● **How to complete this task**: Nothing but the records, repeated word for word and free of pictures, belongs in the answer.
+ + +
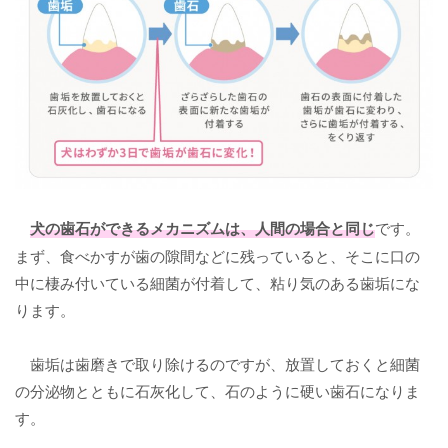
犬の歯石
ができるメカニズムは、人間の場合と同じ
です。
まず、食べかすが歯の隙間などに残っていると、そこに口の
中に棲み付いている細菌が付着して、粘り気のある歯垢にな
ります。
歯垢は歯磨きで取り除けるのですが、放置しておくと細菌
の分泌物とともに石灰化して、石のように硬い歯石になりま
す。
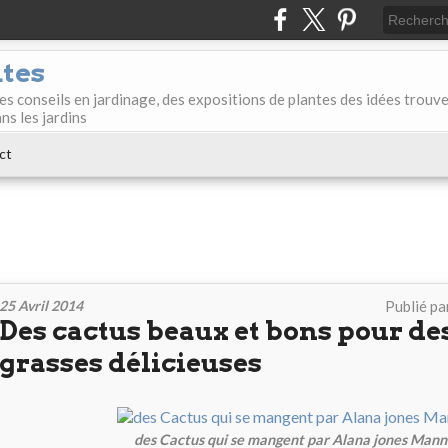
ntes
des conseils en jardinage, des expositions de plantes des idées trouv
ans les jardins
ct
25 Avril 2014
Publié pa
Des cactus beaux et bons pour de
grasses délicieuses
des Cactus qui se mangent par Alana jones Mann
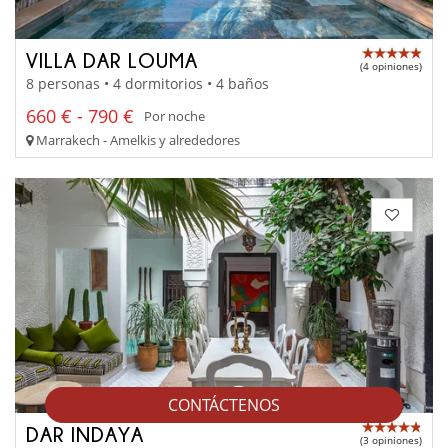
VILLA DAR LOUMA
(4 opiniones)
8 personas • 4 dormitorios • 4 baños
660 € - 790 €
Por noche
Marrakech - Amelkis y alrededores
CONTÁCTENOS
DAR INDAYA
(3 opiniones)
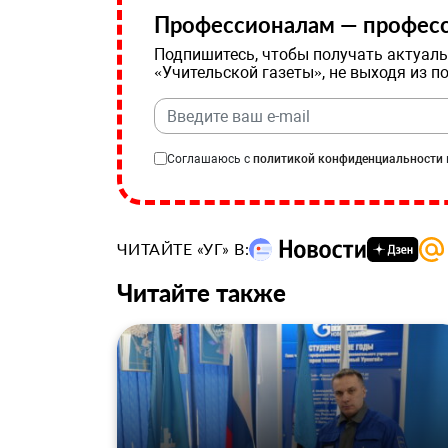
Профессионалам — професс
Подпишитесь, чтобы получать актуаль
«Учительской газеты», не выходя из п
Соглашаюсь с
политикой конфиденциальности
ЧИТАЙТЕ «УГ» В:
Читайте также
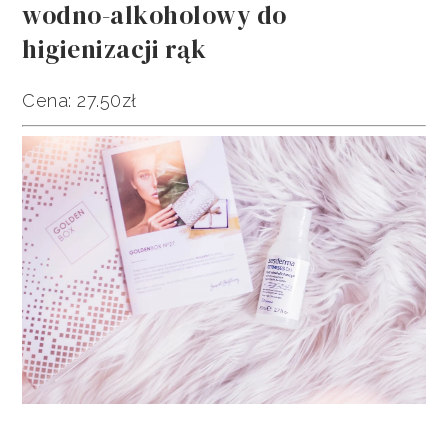
wodno-alkoholowy do
higienizacji rąk
Cena: 27.50zł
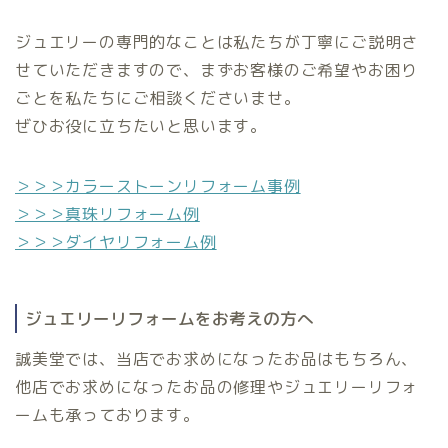
ジュエリーの専門的なことは私たちが丁寧にご説明さ
せていただきますので、まずお客様のご希望やお困り
ごとを私たちにご相談くださいませ。
ぜひお役に立ちたいと思います。
＞＞＞カラーストーンリフォーム事例
＞＞＞真珠リフォーム例
＞＞＞ダイヤリフォーム例
ジュエリーリフォームをお考えの方へ
誠美堂では、当店でお求めになったお品はもちろん、
他店でお求めになったお品の修理やジュエリーリフォ
ームも承っております。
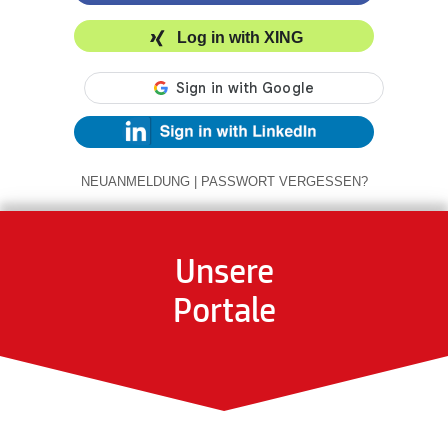
Log in with XING
NEUANMELDUNG
|
PASSWORT VERGESSEN?
Unsere
Portale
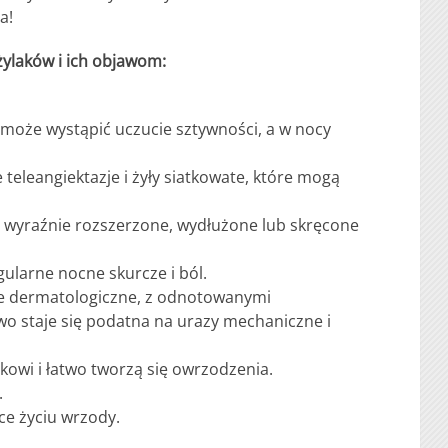
a!
żylaków i ich objawom:
a może wystąpić uczucie sztywności, a w nocy
e teleangiektazje i żyły siatkowate, które mogą
ze wyraźnie rozszerzone, wydłużone lub skręcone
ularne nocne skurcze i ból.
nie dermatologiczne, z odnotowanymi
wo staje się podatna na urazy mechaniczne i
ikowi i łatwo tworzą się owrzodzenia.
.
ące życiu wrzody.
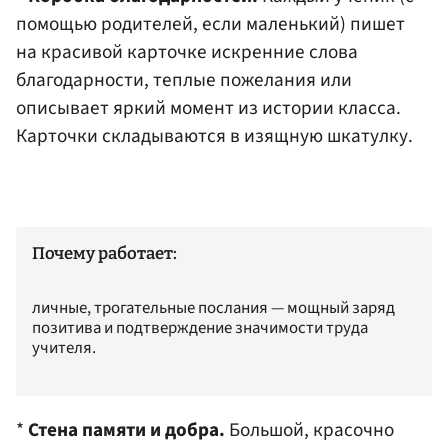
помощью родителей, если маленький) пишет
на красивой карточке искренние слова
благодарности, теплые пожелания или
описывает яркий момент из истории класса.
Карточки складываются в изящную шкатулку.
Почему работает:
личные, трогательные послания — мощный заряд
позитива и подтверждение значимости труда
учителя.
*
Стена памяти и добра.
Большой, красочно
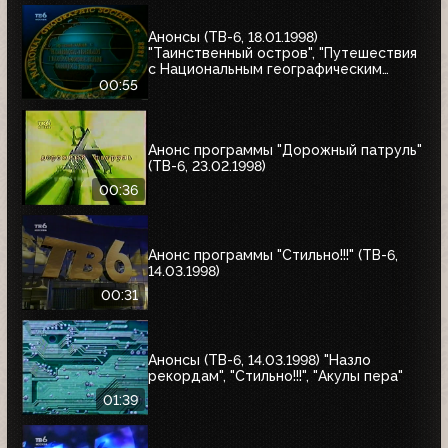
Анонсы (ТВ-6, 18.01.1998)
"Таинственный остров", "Путешествия
с Национальным географическим
обществом"
00:55
Анонс программы "Дорожный патруль"
(ТВ-6, 23.02.1998)
00:36
Анонс программы "Стильно!!!" (ТВ-6,
14.03.1998)
00:31
Анонсы (ТВ-6, 14.03.1998) "Назло
рекордам", "Стильно!!!", "Акулы пера"
01:39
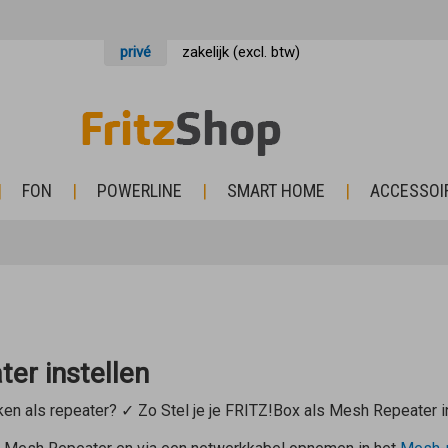
privé
zakelijk (excl. btw)
FON
POWERLINE
SMART HOME
ACCESSOI
er instellen
ken als repeater? ✓ Zo Stel je je FRITZ!Box als Mesh Repeater i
+ + +
● **Solution for this problem**:
犬の歯石
ができるメカニズムは、人間の場合と同じ
です。
まず、食べかすが歯の隙間などに残っていると、そこに口の
中に棲み付いている細菌が付着して、粘り気のある歯垢にな
ります。
歯垢は歯磨きで取り除けるのですが、放置しておくと細菌
の分泌物とともに石灰化して、石のように硬い歯石になりま
す。
ntes
des conseils en jardinage, des expositions de plantes des idées trouv
ans les jardins
ct
25 Avril 2014
Publié pa
Des cactus beaux et bons pour de
grasses délicieuses
des Cactus qui se mangent par Alana jones Mann
VILLA DAR LOUMA
(4 opiniones)
8 personas • 4 dormitorios • 4 baños
660 € - 790 €
Por noche
Marrakech - Amelkis y alrededores
CONTÁCTENOS
DAR INDAYA
(3 opiniones)
Профессионалам — професс
Подпишитесь, чтобы получать актуаль
«Учительской газеты», не выходя из п
Соглашаюсь с
политикой конфиденциальности
ЧИТАЙТЕ «УГ» В:
Читайте также
wodno-alkoholowy do
higienizacji rąk
Cena: 27.50zł
ジュエリーの専門的なことは私たちが丁寧にご説明さ
せていただきますので、まずお客様のご希望やお困り
ごとを私たちにご相談くださいませ。
ぜひお役に立ちたいと思います。
＞＞＞カラーストーンリフォーム事例
＞＞＞真珠リフォーム例
＞＞＞ダイヤリフォーム例
ジュエリーリフォームをお考えの方へ
誠美堂では、当店でお求めになったお品はもちろん、
他店でお求めになったお品の修理やジュエリーリフォ
ームも承っております。
Log in with XING
NEUANMELDUNG
|
PASSWORT VERGESSEN?
Unsere
Portale
a!
żylaków i ich objawom:
a może wystąpić uczucie sztywności, a w nocy
e teleangiektazje i żyły siatkowate, które mogą
ze wyraźnie rozszerzone, wydłużone lub skręcone
ularne nocne skurcze i ból.
nie dermatologiczne, z odnotowanymi
wo staje się podatna na urazy mechaniczne i
ikowi i łatwo tworzą się owrzodzenia.
.
ące życiu wrzody.
помощью родителей, если маленький) пишет
на красивой карточке искренние слова
благодарности, теплые пожелания или
описывает яркий момент из истории класса.
Карточки складываются в изящную шкатулку.
Почему работает:
личные, трогательные послания — мощный заряд
позитива и подтверждение значимости труда
учителя.
*
Стена памяти и добра.
Большой, красочно
Анонсы (ТВ-6, 18.01.1998)
"Таинственный остров", "Путешествия
с Национальным географическим
обществом"
00:55
Анонс программы "Дорожный патруль"
(ТВ-6, 23.02.1998)
00:36
Анонс программы "Стильно!!!" (ТВ-6,
14.03.1998)
00:31
Анонсы (ТВ-6, 14.03.1998) "Назло
рекордам", "Стильно!!!", "Акулы пера"
01:39
privé
zakelijk (excl. btw)
FON
POWERLINE
SMART HOME
ACCESSOI
er instellen
ken als repeater? ✓ Zo Stel je je FRITZ!Box als Mesh Repeater i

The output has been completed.